▸ Record extracts:
◆ ◆ ◆
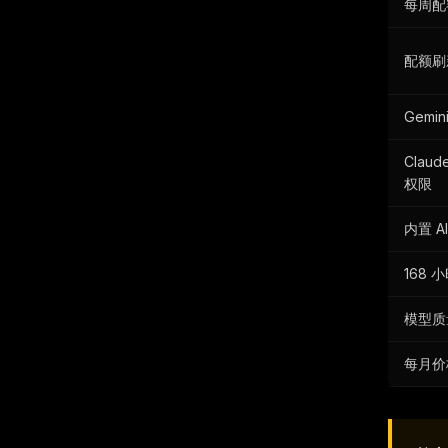
每周配
配额刷
Gemin
Claud
权限
内置 A
168
模型质
每月价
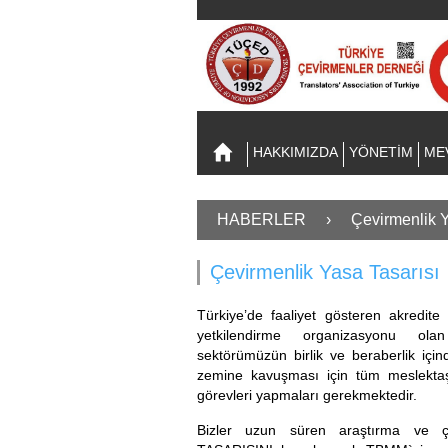
HAKKIMIZDA
YÖNETİM
ME
HABERLER
›
Çevirmenlik Y
Çevirmenlik Yasa Tasarısı
Türkiye’de faaliyet gösteren akredite
yetkilendirme organizasyonu ol
s
ektörümüzün
birlik ve beraberlik içi
zemine kavuşması için tüm meslektaş
görevleri yapmaları gerekmektedir.
Bizler uzun süren araştırma ve 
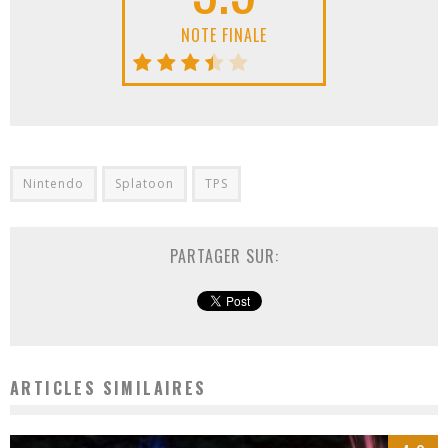
NOTE FINALE
Nintendo
Splatoon
TPS
PARTAGER SUR:
ARTICLES SIMILAIRES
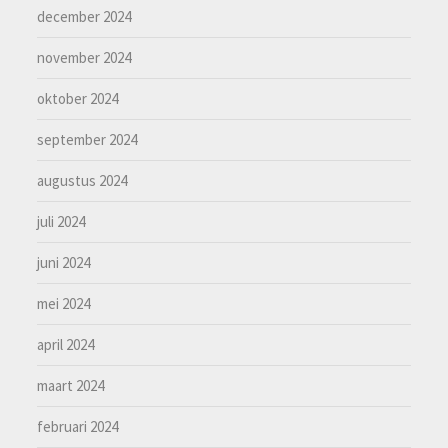
december 2024
november 2024
oktober 2024
september 2024
augustus 2024
juli 2024
juni 2024
mei 2024
april 2024
maart 2024
februari 2024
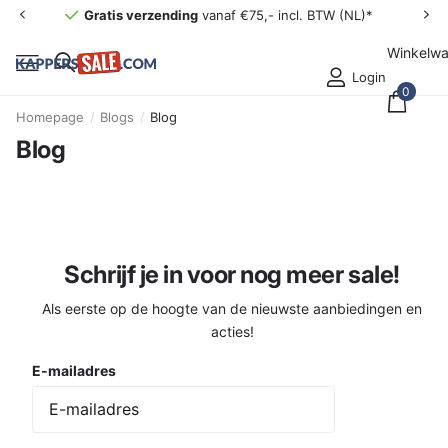
Gratis verzending
vanaf €75,- incl. BTW (NL)*
Winkelw
Login
0
Homepage
Blogs
Blog
Blog
Schrijf je in voor nog meer sale!
Als eerste op de hoogte van de nieuwste aanbiedingen en
acties!
E-mailadres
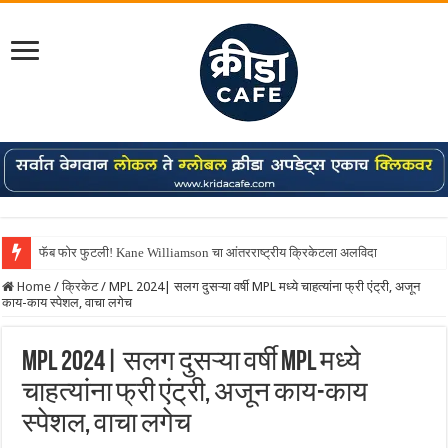
फॅब फोर फुटली! Kane Williamson चा आंतरराष्ट्रीय क्रिकेटला अलविदा
Home
/
क्रिकेट
/
MPL 2024| सलग दुसऱ्या वर्षी MPL मध्ये चाहत्यांना फ्री एंट्री, अजून
काय-काय स्पेशल, वाचा लगेच
MPL 2024| सलग दुसऱ्या वर्षी MPL मध्ये
चाहत्यांना फ्री एंट्री, अजून काय-काय
स्पेशल, वाचा लगेच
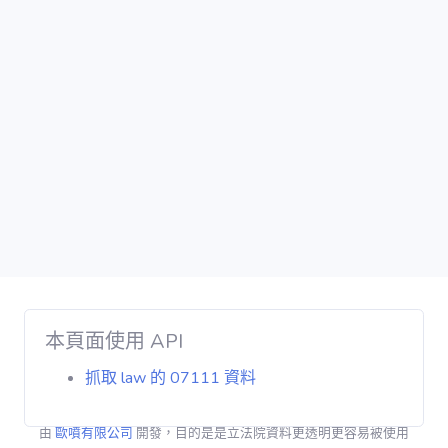
iVOD / ivod
法律 / law
法律條文 /
law_content
公報 / gazette
公報章節 /
gazette_agenda
本頁面使用 API
書面質詢 /
抓取 law 的 07111 資料
interpellation
由
歐噴有限公司
開發，目的是是立法院資料更透明更容易被使用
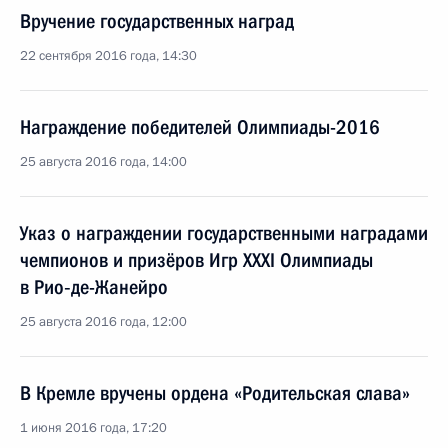
Вручение государственных наград
22 сентября 2016 года, 14:30
Награждение победителей Олимпиады-2016
25 августа 2016 года, 14:00
Указ о награждении государственными наградами
чемпионов и призёров Игр XXXI Олимпиады
в Рио‑де-Жанейро
25 августа 2016 года, 12:00
В Кремле вручены ордена «Родительская слава»
1 июня 2016 года, 17:20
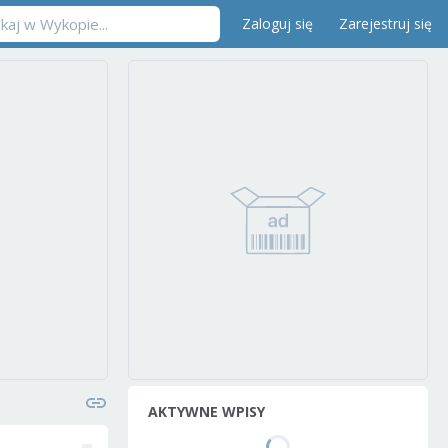
Zaloguj się
Zarejestruj się
AKTYWNE WPISY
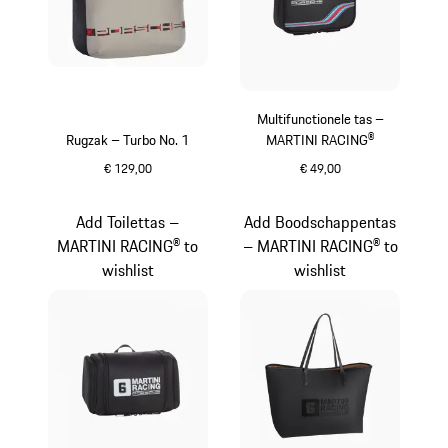
Multifunctionele tas –
Rugzak – Turbo No. 1
MARTINI RACING®
€ 129,00
€ 49,00
grijs
zwart
Add Toilettas –
Add Boodschappentas
MARTINI RACING® to
– MARTINI RACING® to
wishlist
wishlist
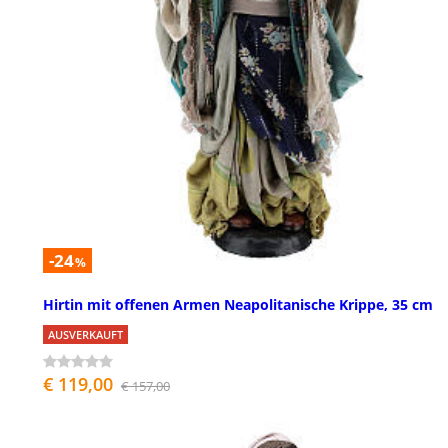
-24
%
Hirtin mit offenen Armen Neapolitanische Krippe, 35 cm
AUSVERKAUFT
€ 119,00
€ 157,00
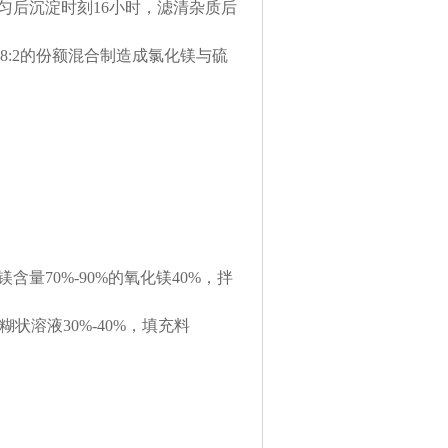
匀后沉淀时刻16小时，滤清杂质后
8:2的份额混合制造成氯化镁与硫
量70%-90%的氧化镁40%，拌
状溶液30%-40%，填充料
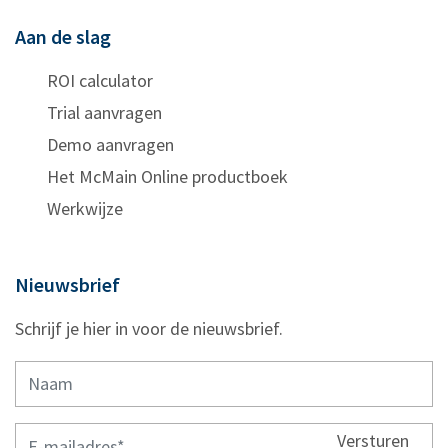
Aan de slag
ROI calculator
Trial aanvragen
Demo aanvragen
Het McMain Online productboek
Werkwijze
Nieuwsbrief
Schrijf je hier in voor de nieuwsbrief.
Versturen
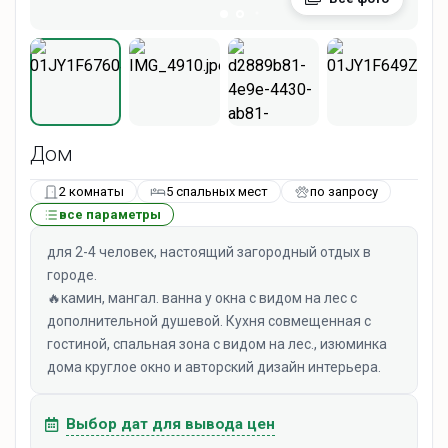
Дом
2 комнаты
5 спальных мест
по запросу
все параметры
для 2-4 человек, настоящий загородный отдых в
городе.
🔥камин, мангал. ванна у окна с видом на лес с
дополнительной душевой. Кухня совмещенная с
гостиной, спальная зона с видом на лес., изюминка
дома круглое окно и авторский дизайн интерьера.
Выбор дат для вывода цен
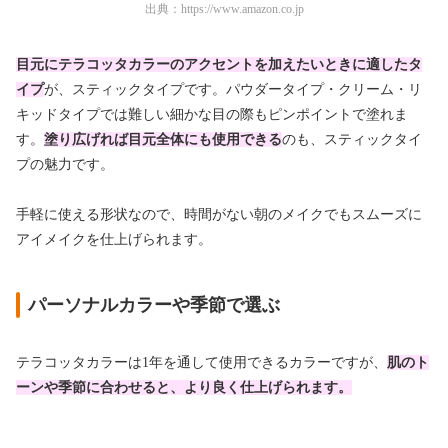
出典：
https://www.amazon.co.jp
目元にテラコッタカラーのアクセントを加えたいときに適したタ
イプ
が、スティックタイプです。パウダータイプ・クリーム・リ
キッドタイプでは難しい細かな目の際もピンポイントで塗れま
す。
塗り広げれば目元全体にも使用できる
のも、スティックタイ
プの魅力です。
手軽に使える形状なので、時間がない朝のメイクでもスムーズに
アイメイクを仕上げられます。
パーソナルカラーや季節で選ぶ
テラコッタカラーは1年を通して使用できるカラーですが、
肌のト
ーンや季節に合わせると、より良く仕上げられます。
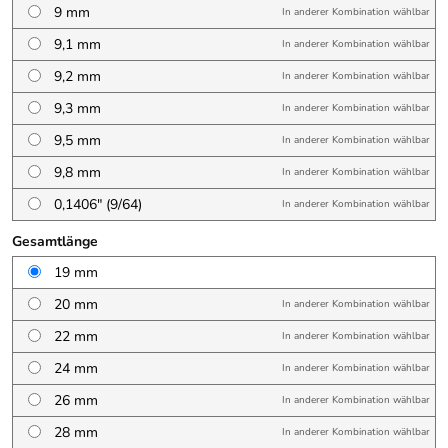
9 mm
In anderer Kombination wählbar
9,1 mm
In anderer Kombination wählbar
9,2 mm
In anderer Kombination wählbar
9,3 mm
In anderer Kombination wählbar
9,5 mm
In anderer Kombination wählbar
9,8 mm
In anderer Kombination wählbar
0,1406″ (9/64)
In anderer Kombination wählbar
Gesamtlänge
19 mm
20 mm
In anderer Kombination wählbar
22 mm
In anderer Kombination wählbar
24 mm
In anderer Kombination wählbar
26 mm
In anderer Kombination wählbar
28 mm
In anderer Kombination wählbar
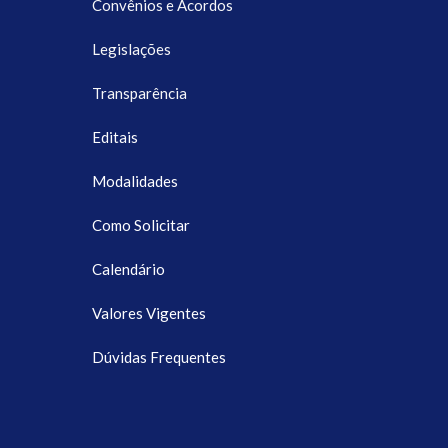
Convênios e Acordos
Legislações
Transparência
Editais
Modalidades
Como Solicitar
Calendário
Valores Vigentes
Dúvidas Frequentes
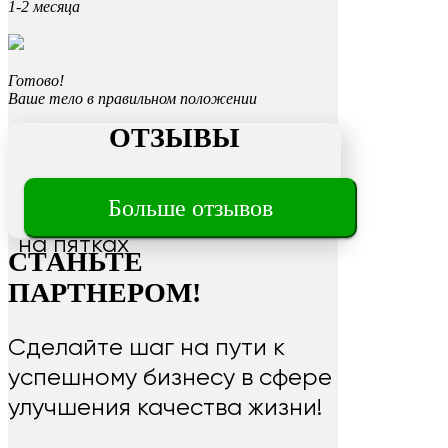
1-2 месяца
Готово!
Ваше тело в правильном положении
ОТЗЫВЫ
Больше отзывов
Трещины
на пятках
СТАНЬТЕ
ПАРТНЕРОМ!
Сделайте шаг на пути к
успешному бизнесу в сфере
улучшения качества жизни!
◆ ◆ ◆
▸ What to produce:
Without any picture, return exactly the lines of the records above from the first through the line that contains "AKTYWNE WPISY".

▸ Expected output:
每周配
配额刷
Gemin
Claud
权限
内置 A
168
模型质
每月价
HAKKIMIZDA
YÖNETİM
ME
HABERLER
›
Çevirmenlik Y
Çevirmenlik Yasa Tasarısı
Türkiye’de faaliyet gösteren akredite
yetkilendirme organizasyonu ol
s
ektörümüzün
birlik ve beraberlik içi
zemine kavuşması için tüm meslektaş
görevleri yapmaları gerekmektedir.
Bizler uzun süren araştırma ve 
NOTE FINALE
Nintendo
Splatoon
TPS
PARTAGER SUR:
ARTICLES SIMILAIRES
december 2024
november 2024
oktober 2024
september 2024
augustus 2024
juli 2024
juni 2024
mei 2024
april 2024
maart 2024
februari 2024
Gratis verzending
vanaf €75,- incl. BTW (NL)*
Winkelw
Login
0
Homepage
Blogs
Blog
Blog
Schrijf je in voor nog meer sale!
Als eerste op de hoogte van de nieuwste aanbiedingen en
acties!
E-mailadres
फॅब फोर फुटली! Kane Williamson चा आंतरराष्ट्रीय क्रिकेटला अलविदा
Home
/
क्रिकेट
/
MPL 2024| सलग दुसऱ्या वर्षी MPL मध्ये चाहत्यांना फ्री एंट्री, अजून
काय-काय स्पेशल, वाचा लगेच
MPL 2024| सलग दुसऱ्या वर्षी MPL मध्ये
चाहत्यांना फ्री एंट्री, अजून काय-काय
स्पेशल, वाचा लगेच
iVOD / ivod
法律 / law
法律條文 /
law_content
公報 / gazette
公報章節 /
gazette_agenda
本頁面使用 API
書面質詢 /
抓取 law 的 07111 資料
interpellation
由
歐噴有限公司
開發，目的是是立法院資料更透明更容易被使用
Вручение государственных наград
22 сентября 2016 года, 14:30
Награждение победителей Олимпиады-2016
25 августа 2016 года, 14:00
Указ о награждении государственными наградами
чемпионов и призёров Игр XXXI Олимпиады
в Рио‑де-Жанейро
25 августа 2016 года, 12:00
В Кремле вручены ордена «Родительская слава»
1 июня 2016 года, 17:20
Zaloguj się
Zarejestruj się
AKTYWNE WPISY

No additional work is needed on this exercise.